Legalitas Yayasan Muhajirin Dipertanyakan, Jamaah Desak Keterbukaan Kewenangan Masjid

Foto AI hanya ilustrasi, Pengurusan Yayasan Masjid untuk kepentingan Umat.(poto/ist)

Legalitas Yayasan Muhajirin dipertanyakan jamaah setelah yayasan terlibat dalam pemilihan ketua masjid tanpa dasar kewenangan yang jelas.

PEKANBARU, Satuju.com - Legalitas Yayasan Muhajirin dipertanyakan oleh sejumlah jamaah menyusul pelaksanaan pemilihan ketua masjid yang dilakukan yayasan. Polemik tersebut memicu tuntutan agar pihak yayasan membuka dasar hukum dan kewenangannya dalam pengelolaan masjid secara transparan.

Keberatan muncul karena sebagian jamaah menilai keterlibatan yayasan dalam proses pemilihan ketua masjid belum pernah dijelaskan secara terbuka kepada masyarakat. Mereka meminta penjelasan mengenai landasan hukum yang digunakan yayasan untuk mengambil keputusan yang berkaitan langsung dengan kepentingan jamaah dan pengurus masjid.

Menurut jamaah, yayasan sebagai badan hukum memiliki fungsi dan kewenangan yang telah diatur dalam Undang-Undang Yayasan serta Anggaran Dasar dan Anggaran Rumah Tangga (AD/ART). Karena itu, setiap kebijakan yang diambil seharusnya mengacu pada ketentuan yang berlaku dan tidak melampaui tujuan pendirian yayasan.

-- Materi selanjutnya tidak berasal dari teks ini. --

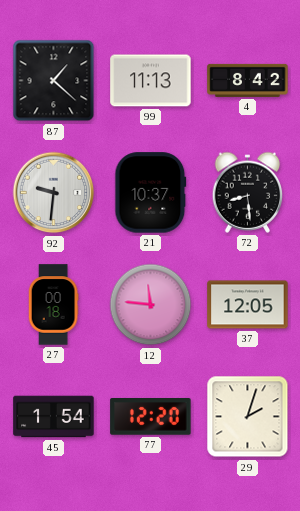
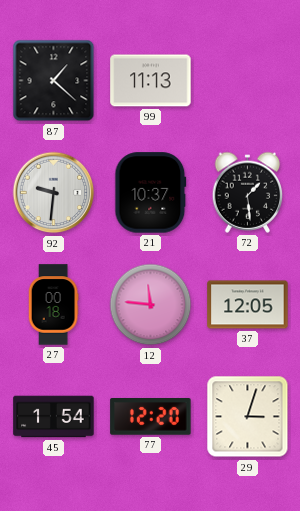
4: 8:42 -> none
72: 8:29 -> 1:29
29: 2:03 -> 3:03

Hingga kini, sejumlah pihak yang menyampaikan keberatan mengaku belum memperoleh penjelasan terbuka terkait AD/ART yang menjadi dasar kewenangan Yayasan Muhajirin dalam mengambil keputusan mengenai urusan masjid. Mereka menilai keterbukaan tersebut penting untuk memastikan seluruh tindakan yayasan sesuai dengan aturan organisasi.

“Jamaah berhak mengetahui apa fungsi dan peran yayasan yang sebenarnya. Jangan sampai terjadi tumpang tindih kewenangan atau bahkan yayasan menjalankan fungsi yang berada di luar mandat hukumnya,” ujar salah seorang jamaah yang meminta agar persoalan ini diselesaikan secara terbuka dan musyawarah.

Jamaah menegaskan bahwa masjid yang dibangun melalui swadaya masyarakat dan kontribusi umat harus dikelola dengan prinsip transparansi, akuntabilitas, serta partisipasi. Mereka berharap setiap keputusan yang menyangkut kepentingan bersama dilakukan melalui mekanisme yang jelas dan dapat dipertanggungjawabkan.

Selain polemik pemilihan ketua masjid, sejumlah jamaah juga mempertanyakan peran Yayasan Muhajirin dalam pengelolaan masjid secara keseluruhan. Mereka berharap yayasan segera memberikan penjelasan terbuka agar persoalan tidak berkembang menjadi konflik berkepanjangan.

Menurut jamaah, transparansi menjadi kunci menjaga kepercayaan masyarakat sekaligus memastikan seluruh kebijakan yang diambil benar-benar berorientasi pada kemaslahatan umat dan kemajuan masjid.